Exact copy, pictures excluded: write out every line below.

SUPPLIED DATA:
┌────────
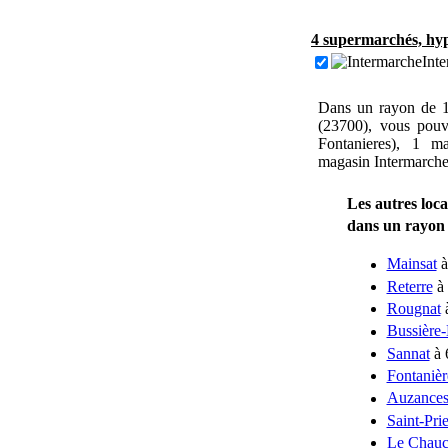
4 supermarchés, hyp
Inte
Dans un rayon de 1
(23700), vous pouv
Fontanieres), 1 m
magasin Intermarche
Les autres loca
dans un rayon
Mainsat
à
Reterre
à 
Rougnat
à
Bussière
Sannat
à 
Fontanièr
Auzance
Saint-Prie
Le Chauc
└────────
RESULT:
4 supermarchés, hyp
Inte
Dans un rayon de 1
(23700), vous pouv
Fontanieres), 1 m
magasin Intermarche
Les autres loca
dans un rayon
Mainsat
à
Reterre
à 
Rougnat
à
Bussière
Sannat
à 
Fontanièr
Auzance
Saint-Prie
Le Chauc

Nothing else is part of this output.